Data for this task |
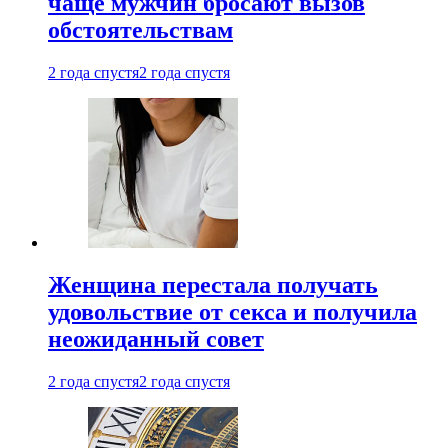
чаще мужчин бросают вызов
обстоятельствам
2 года спустя
2 года спустя
Женщина перестала получать
удовольствие от секса и получила
неожиданный совет
2 года спустя
2 года спустя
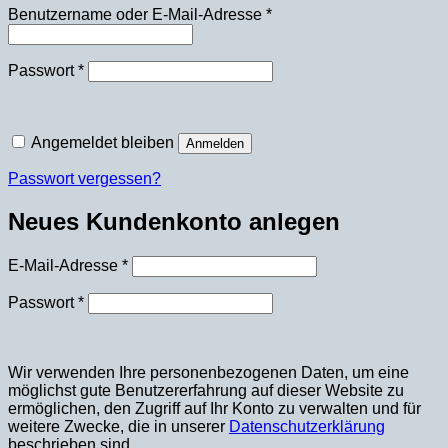
Erforderlich
Benutzername oder E-Mail-Adresse
*
Erforderlich
Passwort
*
Angemeldet bleiben
Anmelden
Passwort vergessen?
Neues Kundenkonto anlegen
Erforderlich
E-Mail-Adresse
*
Erforderlich
Passwort
*
Wir verwenden Ihre personenbezogenen Daten, um eine
möglichst gute Benutzererfahrung auf dieser Website zu
ermöglichen, den Zugriff auf Ihr Konto zu verwalten und für
weitere Zwecke, die in unserer
Datenschutzerklärung
beschrieben sind.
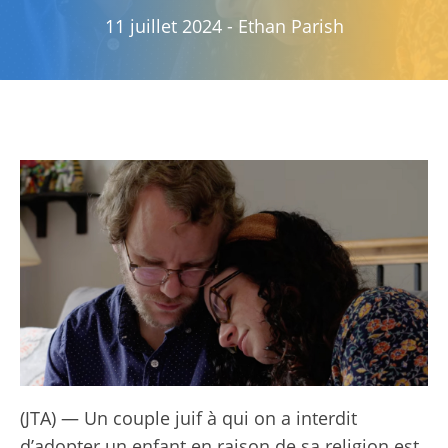
11 juillet 2024
-
Ethan Parish
(JTA) — Un couple juif à qui on a interdit
d’adopter un enfant en raison de sa religion est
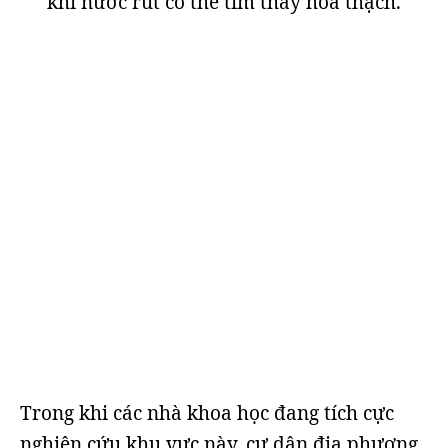
khi nước rút có thể tìm thấy hóa thạch.
Trong khi các nhà khoa học đang tích cực
nghiên cứu khu vực này, cư dân địa phương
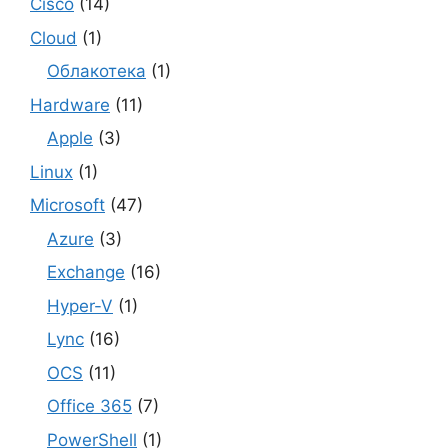
Cisco
(14)
Cloud
(1)
Облакотека
(1)
Hardware
(11)
Apple
(3)
Linux
(1)
Microsoft
(47)
Azure
(3)
Exchange
(16)
Hyper-V
(1)
Lync
(16)
OCS
(11)
Office 365
(7)
PowerShell
(1)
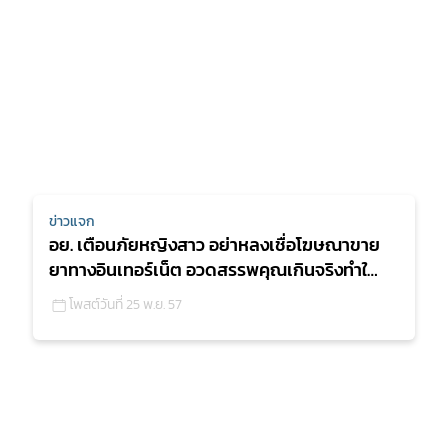
ข่าวแจก
อย. เตือนภัยหญิงสาว อย่าหลงเชื่อโฆษณาขาย
ยาทางอินเทอร์เน็ต อวดสรรพคุณเกินจริงทำให้
ผิวขาว ใส ผอม เพรีย
โพสต์วันที่ 25 พ.ย. 57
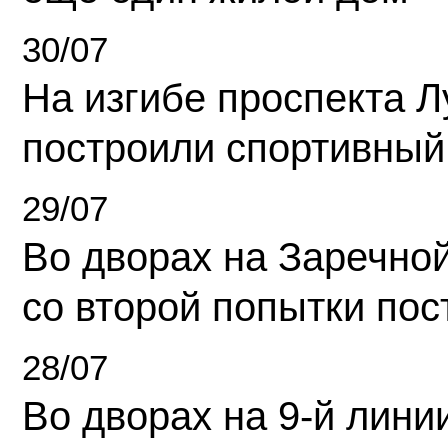
30/07
На изгибе проспекта Л
построили спортивный
29/07
Во дворах на Заречно
со второй попытки пос
28/07
Во дворах на 9-й линии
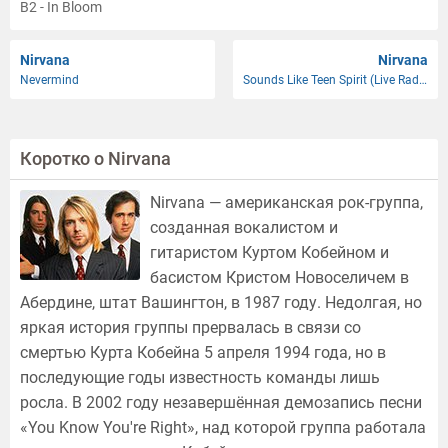
B2 - In Bloom
B3 - School
B4 - Been A Son
Nirvana
Nirvana
Nevermind
Sounds Like Teen Spirit (Live Radio Broadcast)
B5 - Negative Creep
B6 - Blew
C1 - Love Buzz
Коротко о Nirvana
C2 - Floyd The Barber
C3 - Downer
Nirvana — американская рок-группа,
C4 - Mexican Seafood
созданная вокалистом и
C5 - Spank Thru
гитаристом Куртом Кобейном и
C6 - Hairspray Queen
басистом Кристом Новоселичем в
C7 - Pen Cap Chew
Абердине, штат Вашингтон, в 1987 году. Недолгая, но
D1 - Unknown 1
яркая история группы прервалась в связи со
D2 - Where Did You Sleep Last Night ?
смертью Курта Кобейна 5 апреля 1994 года, но в
D3 - Here She Come Now
последующие годы известность команды лишь
D4 - Unknown 2
росла. В 2002 году незавершённая демозапись песни
«You Know You're Right», над которой группа работала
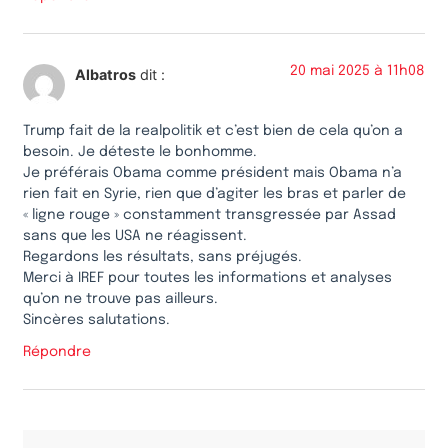
20 mai 2025 à 11h08
Albatros
dit :
Trump fait de la realpolitik et c’est bien de cela qu’on a
besoin. Je déteste le bonhomme.
Je préférais Obama comme président mais Obama n’a
rien fait en Syrie, rien que d’agiter les bras et parler de
« ligne rouge » constamment transgressée par Assad
sans que les USA ne réagissent.
Regardons les résultats, sans préjugés.
Merci à IREF pour toutes les informations et analyses
qu’on ne trouve pas ailleurs.
Sincères salutations.
Répondre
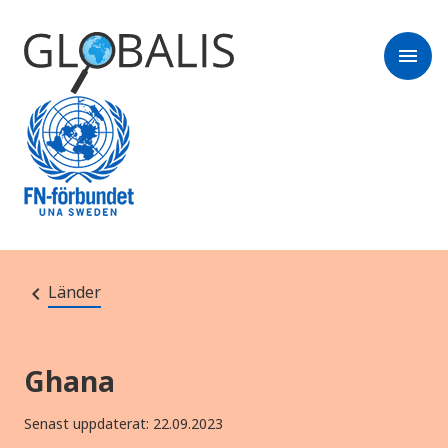
menu
Länder
Ghana
Senast uppdaterat: 22.09.2023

Task item |
An exact copy of the entries above, with no pictures, is the required answer.

Exercise solution |
чаще мужчин бросают вызов
обстоятельствам
2 года спустя
2 года спустя
Женщина перестала получать
удовольствие от секса и получила
неожиданный совет
2 года спустя
2 года спустя
Erforderlich
Benutzername oder E-Mail-Adresse
*
Erforderlich
Passwort
*
Angemeldet bleiben
Anmelden
Passwort vergessen?
Neues Kundenkonto anlegen
Erforderlich
E-Mail-Adresse
*
Erforderlich
Passwort
*
Wir verwenden Ihre personenbezogenen Daten, um eine
möglichst gute Benutzererfahrung auf dieser Website zu
ermöglichen, den Zugriff auf Ihr Konto zu verwalten und für
weitere Zwecke, die in unserer
Datenschutzerklärung
beschrieben sind.
11 juillet 2024
-
Ethan Parish
(JTA) — Un couple juif à qui on a interdit
d’adopter un enfant en raison de sa religion est
khi nước rút có thể tìm thấy hóa thạch.
Trong khi các nhà khoa học đang tích cực
nghiên cứu khu vực này, cư dân địa phương
Cisco
(14)
Cloud
(1)
Облакотека
(1)
Hardware
(11)
Apple
(3)
Linux
(1)
Microsoft
(47)
Azure
(3)
Exchange
(16)
Hyper-V
(1)
Lync
(16)
OCS
(11)
Office 365
(7)
PowerShell
(1)
ข่าวแจก
อย. เตือนภัยหญิงสาว อย่าหลงเชื่อโฆษณาขาย
ยาทางอินเทอร์เน็ต อวดสรรพคุณเกินจริงทำให้
ผิวขาว ใส ผอม เพรีย
โพสต์วันที่ 25 พ.ย. 57
30/07
На изгибе проспекта Л
построили спортивный
29/07
Во дворах на Заречно
со второй попытки пос
28/07
Во дворах на 9-й линии
B2 - In Bloom
B3 - School
B4 - Been A Son
Nirvana
Nirvana
Nevermind
Sounds Like Teen Spirit (Live Radio Broadcast)
B5 - Negative Creep
B6 - Blew
C1 - Love Buzz
Коротко о Nirvana
C2 - Floyd The Barber
C3 - Downer
Nirvana — американская рок-группа,
C4 - Mexican Seafood
созданная вокалистом и
C5 - Spank Thru
гитаристом Куртом Кобейном и
C6 - Hairspray Queen
басистом Кристом Новоселичем в
C7 - Pen Cap Chew
Абердине, штат Вашингтон, в 1987 году. Недолгая, но
D1 - Unknown 1
яркая история группы прервалась в связи со
D2 - Where Did You Sleep Last Night ?
смертью Курта Кобейна 5 апреля 1994 года, но в
D3 - Here She Come Now
последующие годы известность команды лишь
D4 - Unknown 2
росла. В 2002 году незавершённая демозапись песни
«You Know You're Right», над которой группа работала
20 mai 2025 à 11h08
Albatros
dit :
Trump fait de la realpolitik et c’est bien de cela qu’on a
besoin. Je déteste le bonhomme.
Je préférais Obama comme président mais Obama n’a
rien fait en Syrie, rien que d’agiter les bras et parler de
« ligne rouge » constamment transgressée par Assad
sans que les USA ne réagissent.
Regardons les résultats, sans préjugés.
Merci à IREF pour toutes les informations et analyses
qu’on ne trouve pas ailleurs.
Sincères salutations.
Répondre
menu
Länder
Ghana
Senast uppdaterat: 22.09.2023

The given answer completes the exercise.